Teeple and colleagues sought to evaluate work-related productivity loss and indirect costs as related to the severity of psoriasis among patients in the United States.1 The researchers presented the results of their assessment at the 2019 Annual Meeting of the American Academy of Dermatology.
Data from the 2017 Adelphi Psoriasis Disease Specific Programme were analyzed. Information concerning time absent from work, time spent working while sick (presenteeism), and work productivity loss was obtained from the responses of 261 patients with psoriasis who had completed a Work Productivity and Activity Impairment questionnaire.

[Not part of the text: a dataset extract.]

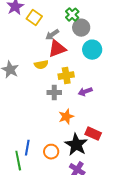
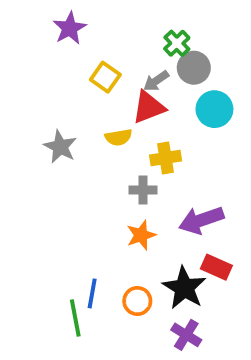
yellow square: (34, 18) -> (105, 77), moved
gray arrow: (52, 35) -> (156, 81), moved
purple arrow: (85, 92) -> (201, 220), moved, size x1.6
orange star: (66, 117) -> (141, 235), moved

The information was converted to indirect costs using income data from the 2017 United States Census.2
Psoriasis severity was classified based on percentage of body surface area (BSA) affected. In patients with mild psoriasis (n = 132), 0% to 2% of BSA was affected; in patients with moderate psoriasis (n = 98), 3% to 10% of BSA was affected; and in patients with severe psoriasis (n = 31), more than 10% of BSA was affected. A greater proportion of patients with severe disease received a biologic therapy. Patient-reported work productivity loss, impaired activity, and presenteeism all increased significantly (P <.05) with severity of psoriasis. The same trend was evident for indirect costs due to loss of work productivity per patient per year, which ranged from $4095 for patients with mild psoriasis, to $9149 for patients with moderate psoriasis, and $16,252 for patients with severe psoriasis. The number of work hours lost also increased with severity of psoriasis. Patients with mild disease lost 137.3 hours, those with moderate disease lost 309.9 hours, and those with severe disease lost 551.2 hours.1
Because the study was based on patient and physician survey responses, recall bias is possible. Also, the economic burden of those who were unemployed due to their psoriasis was not assessed.1
The analysis revealed the substantial economic burden of psoriasis due to work-related productivity loss, ranging from $4095 for patients with mild psoriasis to $16,252 for patients with severe psoriasis. The results also showed that costs due to work-related productivity loss increased with increasing patient income.1
1. Teeple A, Villacorta R, Lucas J. et al. An assessment of work-related productivity loss and indirect costs for patients with psoriasis. Presented at: the 2019 Annual Meeting of the American Academy of Dermatology; March 1-5; Washington, DC. Abstract 8319.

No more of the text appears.